Information shown below:

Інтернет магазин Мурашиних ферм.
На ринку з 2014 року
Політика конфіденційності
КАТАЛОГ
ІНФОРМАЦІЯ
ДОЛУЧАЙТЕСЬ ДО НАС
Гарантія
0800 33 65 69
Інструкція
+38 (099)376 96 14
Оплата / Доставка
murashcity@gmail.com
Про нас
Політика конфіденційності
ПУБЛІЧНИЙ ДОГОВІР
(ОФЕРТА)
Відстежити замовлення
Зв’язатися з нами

End of Information shown.
Information shown below:

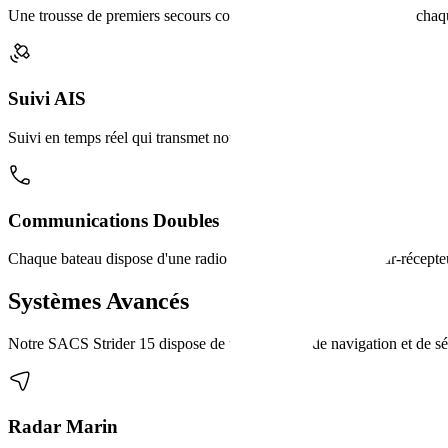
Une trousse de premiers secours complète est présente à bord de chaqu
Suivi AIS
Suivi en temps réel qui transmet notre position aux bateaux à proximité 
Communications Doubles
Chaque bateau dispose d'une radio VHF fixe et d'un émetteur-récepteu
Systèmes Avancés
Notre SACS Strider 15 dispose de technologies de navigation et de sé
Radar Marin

End of Information shown.
Information shown below:

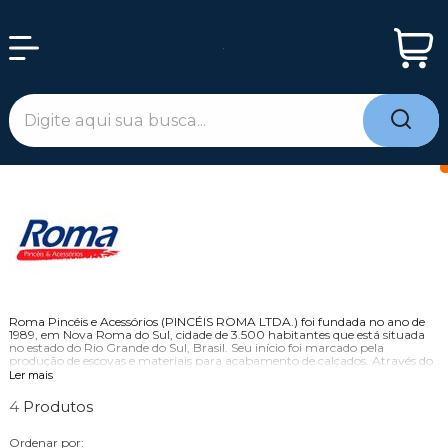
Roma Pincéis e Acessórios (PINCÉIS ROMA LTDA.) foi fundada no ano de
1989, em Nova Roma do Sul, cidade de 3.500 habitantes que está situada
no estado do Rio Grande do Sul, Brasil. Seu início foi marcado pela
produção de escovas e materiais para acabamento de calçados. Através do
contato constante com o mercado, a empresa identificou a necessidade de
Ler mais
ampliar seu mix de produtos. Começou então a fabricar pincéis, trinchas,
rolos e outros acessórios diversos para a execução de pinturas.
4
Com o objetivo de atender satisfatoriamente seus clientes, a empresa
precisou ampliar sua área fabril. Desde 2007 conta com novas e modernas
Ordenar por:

End of Information shown.

*Problem description*.
From the entries above, return each line with the word "para" in it.

*Solution for this task*.
produção de escovas e materiais para acabamento de calçados. Através do
rolos e outros acessórios diversos para a execução de pinturas.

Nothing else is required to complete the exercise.